Театр ужасов - Андрей Вячеславович Иванов
Шрифт:
Интервал:
Закладка:
Человек-фекалия уныло разоблачается перед своей машиной, слабосильно топчет свой говенный пиджак, стягивает одеревеневшие от дерьма брюки, которые еще полчаса назад отливали блеском и были небесно-голубого цвета. Он достает из машины какую-то тряпку. Этой тряпкой он вытирал руки и инструменты – ерунда, теперь можно и лицо ею утереть. Такое лицо теперь можно утереть чем угодно.
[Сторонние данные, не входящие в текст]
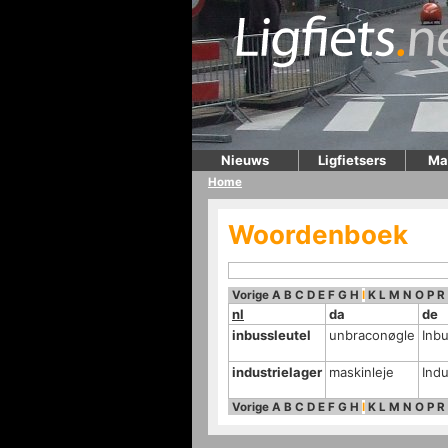
Nieuws
Ligfietsers
Ma
Home
Woordenboek
Vorige
A
B
C
D
E
F
G
H
I
K
L
M
N
O
P
R
nl
da
de
inbussleutel
unbraconøgle
Inb
industrielager
maskinleje
Indu
Vorige
A
B
C
D
E
F
G
H
I
K
L
M
N
O
P
R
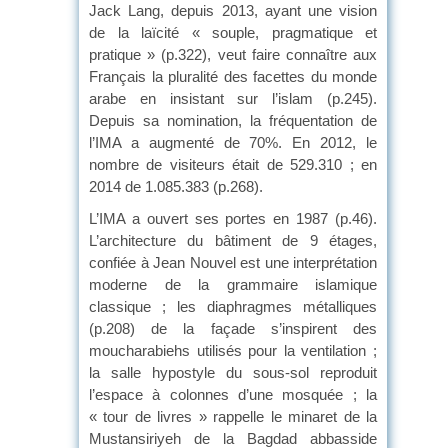
Jack Lang, depuis 2013, ayant une vision
de la laïcité « souple, pragmatique et
pratique » (p.322), veut faire connaître aux
Français la pluralité des facettes du monde
arabe en insistant sur l’islam (p.245).
Depuis sa nomination, la fréquentation de
l’IMA a augmenté de 70%. En 2012, le
nombre de visiteurs était de 529.310 ; en
2014 de 1.085.383 (p.268).
L’IMA a ouvert ses portes en 1987 (p.46).
L’architecture du bâtiment de 9 étages,
confiée à Jean Nouvel est une interprétation
moderne de la grammaire islamique
classique ; les diaphragmes métalliques
(p.208) de la façade s’inspirent des
moucharabiehs utilisés pour la ventilation ;
la salle hypostyle du sous-sol reproduit
l’espace à colonnes d’une mosquée ; la
« tour de livres » rappelle le minaret de la
Mustansiriyeh de la Bagdad abbasside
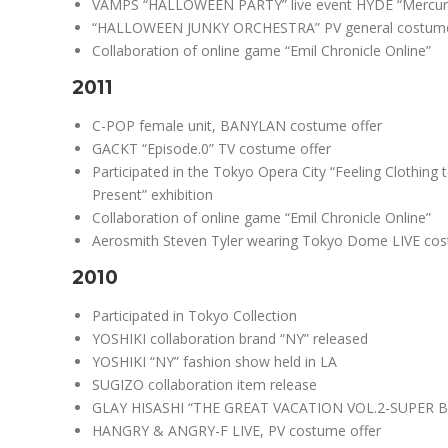
VAMPS “HALLOWEEN PARTY” live event HYDE “Mercury
“HALLOWEEN JUNKY ORCHESTRA” PV general costume
Collaboration of online game “Emil Chronicle Online”
2011
C-POP female unit, BANYLAN costume offer
GACKT “Episode.0” TV costume offer
Participated in the Tokyo Opera City “Feeling Clothing
Present” exhibition
Collaboration of online game “Emil Chronicle Online”
Aerosmith Steven Tyler wearing Tokyo Dome LIVE co
2010
Participated in Tokyo Collection
YOSHIKI collaboration brand “NY” released
YOSHIKI “NY” fashion show held in LA
SUGIZO collaboration item release
GLAY HISASHI “THE GREAT VACATION VOL.2-SUPER B
HANGRY & ANGRY-F LIVE, PV costume offer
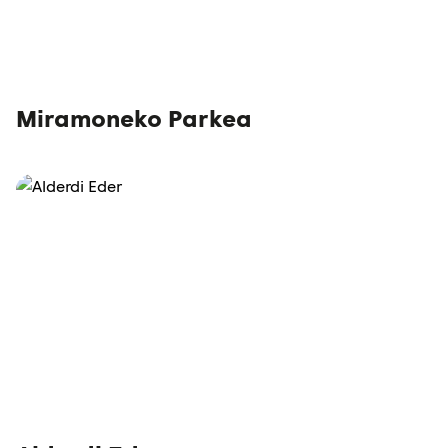
Miramoneko Parkea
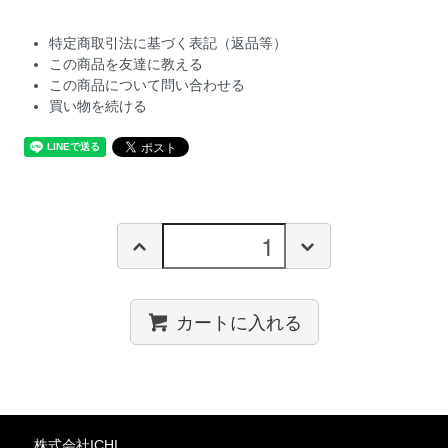
特定商取引法に基づく表記（返品等）
この商品を友達に教える
この商品について問い合わせる
買い物を続ける
カートに入れる
株式会社ICHI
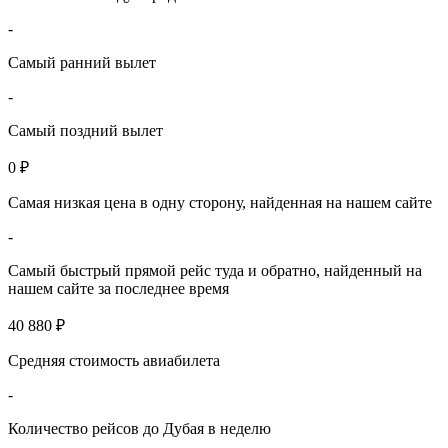
-
Самый ранний вылет
-
Самый поздний вылет
0 ₽
Самая низкая цена в одну сторону, найденная на нашем сайте
-
Самый быстрый прямой рейс туда и обратно, найденный на
нашем сайте за последнее время
40 880 ₽
Средняя стоимость авиабилета
-
Количество рейсов до Дубая в неделю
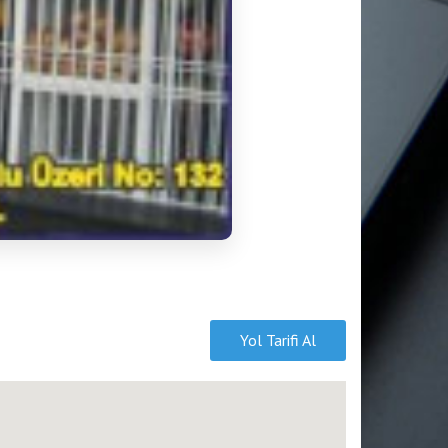
Yol Tarifi Al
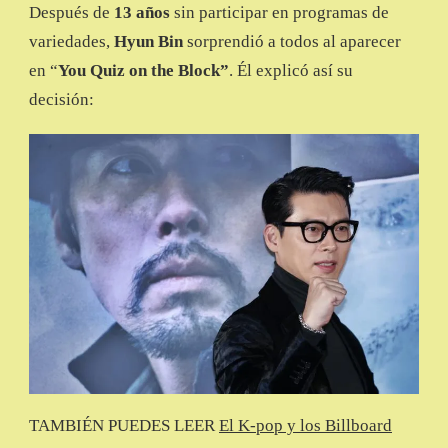
Después de
13 años
sin participar en programas de
variedades,
Hyun Bin
sorprendió a todos al aparecer
en “
You Quiz on the Block”
. Él explicó así su
decisión:
TAMBIÉN PUEDES LEER
El K-pop y los Billboard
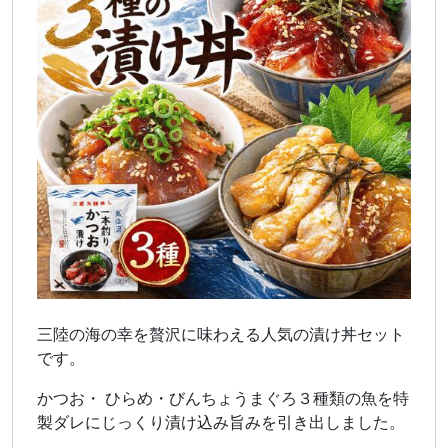
三陸の海の幸を贅沢に味わえる人気の漬け丼セット
です。
かつお・ ひらめ・びんちょうまぐろ３種類の魚を特
製ダレにじっくり漬け込み旨みを引き出しました。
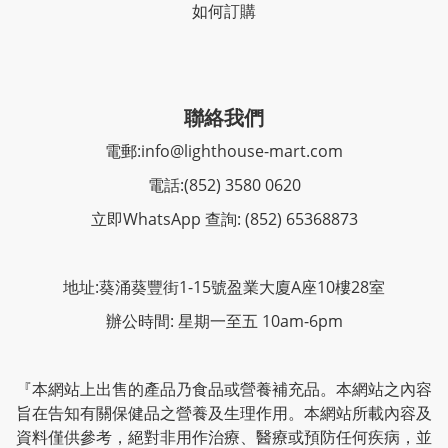
如何訂購
聯絡我們
電郵:
info@lighthouse-mart.com
電話:
(852) 3580 0620
立即WhatsApp 查詢: (852) 65368873
地址:葵涌葵豐街1-15號盈業大廈A座10樓28室
辦公時間: 星期一至五 10am-6pm
『本網站上出售的產品乃食品或營養補充品。本網站之內容
旨在告知有關保健品之營養及生理作用。本網站所載內容及
資料僅供參考，絕對非用作治療、醫療或預防任何疾病，並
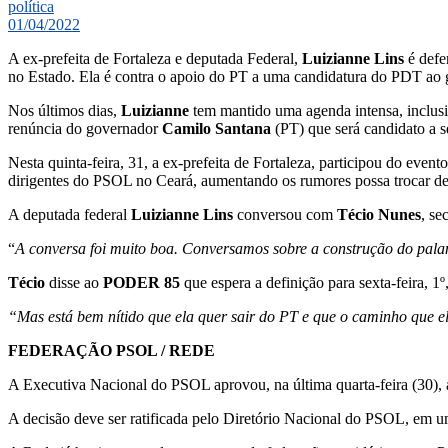
política
01/04/2022
A ex-prefeita de Fortaleza e deputada Federal,
Luizianne Lins
é defe
no Estado. Ela é contra o apoio do PT a uma candidatura do PDT ao
Nos últimos dias,
Luizianne
tem mantido uma agenda intensa, inclus
renúncia do governador
Camilo Santana
(PT) que será candidato a s
Nesta quinta-feira, 31, a ex-prefeita de Fortaleza, participou do event
dirigentes do PSOL no Ceará, aumentando os rumores possa trocar de par
A deputada federal
Luizianne Lins
conversou com
Técio Nunes
, se
“
A conversa foi muito boa. Conversamos sobre a construção do pala
Técio
disse ao
PODER 85
que espera a definição para sexta-feira, 1º,
“Mas está bem nítido que ela quer sair do PT e que o caminho que e
FEDERAÇÃO PSOL / REDE
A Executiva Nacional do PSOL aprovou, na última quarta-feira (30),
A decisão deve ser ratificada pelo Diretório Nacional do PSOL, em um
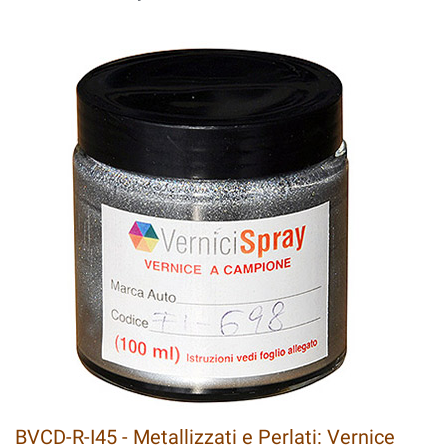
BVCD-R-I45 - Metallizzati e Perlati: Vernice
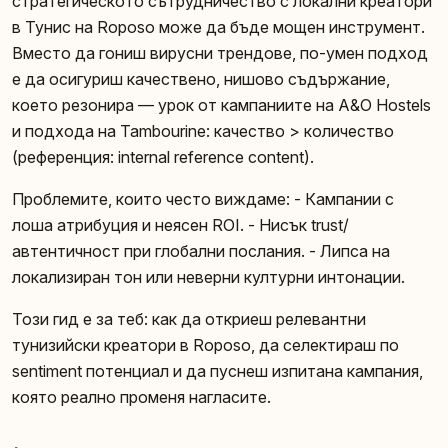
стратегическото сътрудничество с локални креатори
в Тунис на Roposo може да бъде мощен инструмент.
Вместо да гониш вирусни трендове, по-умен подход
е да осигуриш качествено, нишово съдържание,
което резонира — урок от кампаниите на A&O Hostels
и подхода на Tambourine: качество > количество
(референция: internal reference content).
Проблемите, които често виждаме: - Кампании с
лоша атрибуция и неясен ROI. - Нисък trust/
автентичност при глобални послания. - Липса на
локализиран тон или неверни културни интонации.
Този гид е за теб: как да откриеш релевантни
тунизийски креатори в Roposo, да селектираш по
sentiment потенциал и да пуснеш изпитана кампания,
която реално променя нагласите.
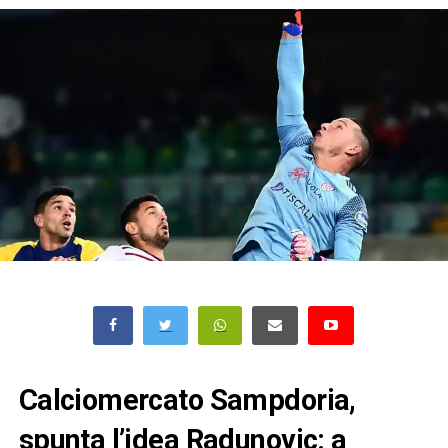
Calciomercato Sampdoria,
spunta l’idea Radunovic: a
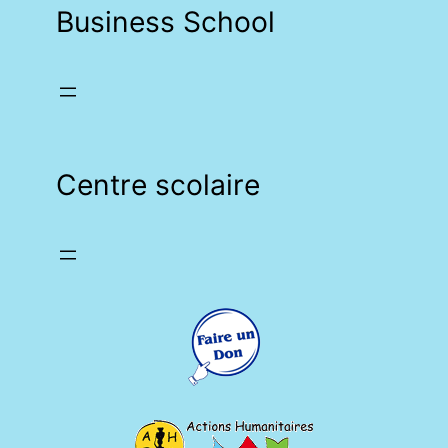
Business School
Centre scolaire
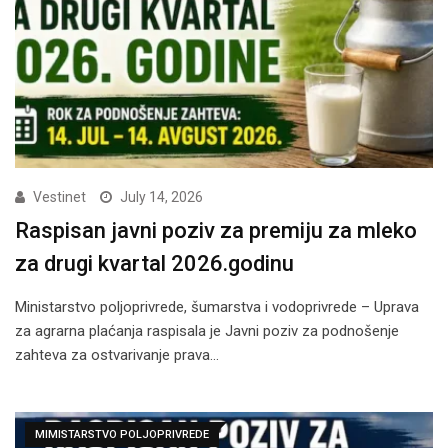
Vestinet
July 14, 2026
Raspisan javni poziv za premiju za mleko
za drugi kvartal 2026.godinu
Ministarstvo poljoprivrede, šumarstva i vodoprivrede – Uprava
za agrarna plaćanja raspisala je Javni poziv za podnošenje
zahteva za ostvarivanje prava…
MIMISTARSTVO POLJOPRIVREDE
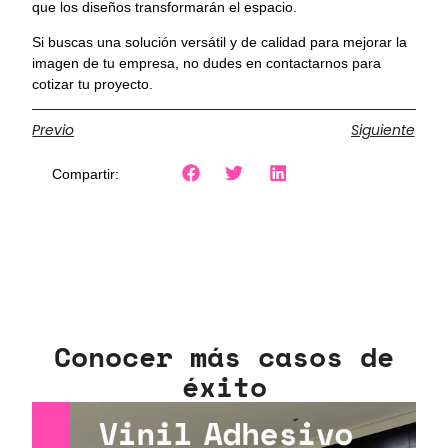
que los diseños transformarán el espacio.
Si buscas una solución versátil y de calidad para mejorar la
imagen de tu empresa, no dudes en contactarnos para
cotizar tu proyecto.
Previo
Siguiente
Compartir:
Conocer más casos de
éxito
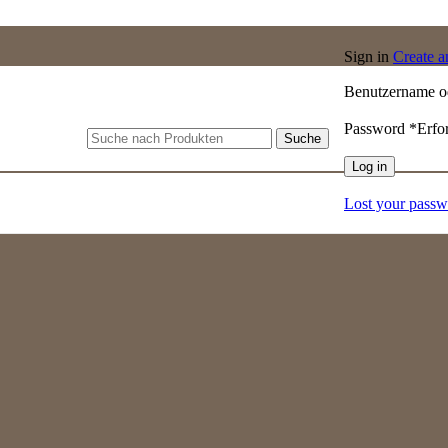
Sign in
Create 
Benutzername o
Password
*
Erfo
Suche
Log in
Lost your pass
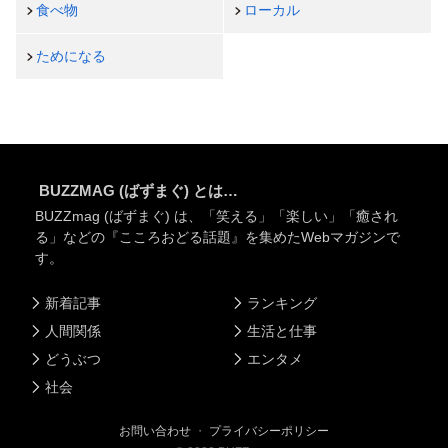
食べ物
ローカル
ためになる
BUZZMAG (ばずまぐ) とは…
BUZZmag (ばずまぐ) は、「笑える」「楽しい」「癒され
る」などの『こころおどる話題』を集めたWebマガジンで
す。
新着記事
ランキング
人間関係
生活と仕事
どうぶつ
エンタメ
社会
お問い合わせ
・
プライバシーポリシー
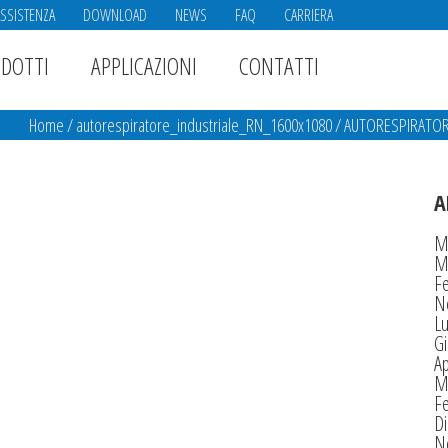
ASSISTENZA
DOWNLOAD
NEWS
FAQ
CARRIERA
DOTTI
APPLICAZIONI
CONTATTI
Home
/
autorespiratore_industriale_RN_1600x1080
/
AUTORESPIRATORI
A
M
M
F
N
Lu
G
Ap
M
F
D
N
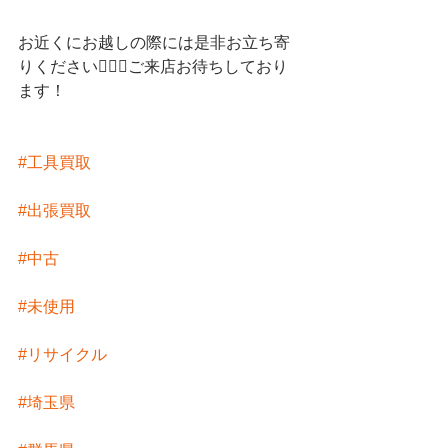
お近くにお越しの際には是非お立ち寄
りください💁🏻‍♀️ご来店お待ちしており
ます！
#工具買取
#出張買取
#中古
#未使用
#リサイクル
#埼玉県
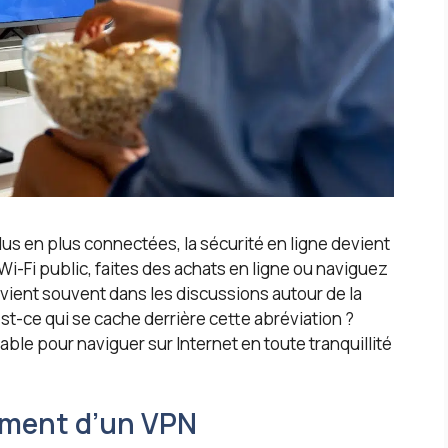
lus en plus connectées, la sécurité en ligne devient
 Wi-Fi public, faites des achats en ligne ou naviguez
evient souvent dans les discussions autour de la
est-ce qui se cache derrière cette abréviation ?
ble pour naviguer sur Internet en toute tranquillité
ement d’un VPN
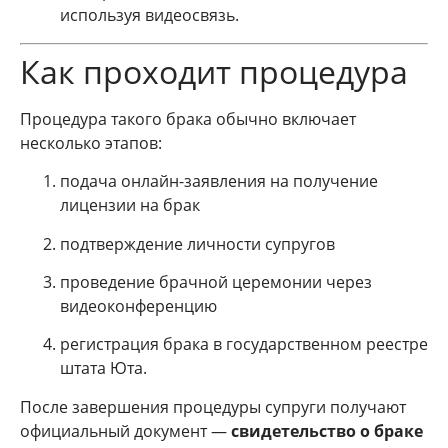
используя видеосвязь.
Как проходит процедура
Процедура такого брака обычно включает
несколько этапов:
подача онлайн-заявления на получение
лицензии на брак
подтверждение личности супругов
проведение брачной церемонии через
видеоконференцию
регистрация брака в государственном реестре
штата Юта.
После завершения процедуры супруги получают
официальный документ —
свидетельство о браке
Оно повидало дно. Оно утратило черты. Сойдет и грязная тряпка… Его снова рвет, он сгибается и судорожно дергается. Достает бутылочку. Он пьет – полуголый, на холоде, и ничего! Он попил, бросил бутылку (да, Тоомас, к чему бы ты теперь ни прикоснулся, нужно отправлять в контейнер или инсинератор). Он сбрасывает башмаки, пинает их, чтоб полетели подальше. Он обтирает свое грязное тело тряпкой. Находит какой-то халат… или это полотенце, Тоомас? Что там у тебя? Хуйня какая-то… Он заворачивается в эту хуйню и неловко, как побитое животное, забирается в свою машину (сейчас она как никогда кажется чужой, правда, Тоомас?). Машина заводится, уезжает… Больше мы никогда не увидим Тоомаса Капустина. Даже если этот человек к нам вернется в том или ином обличье, мы будем его считать куском дерьма, кем бы он ни назвался.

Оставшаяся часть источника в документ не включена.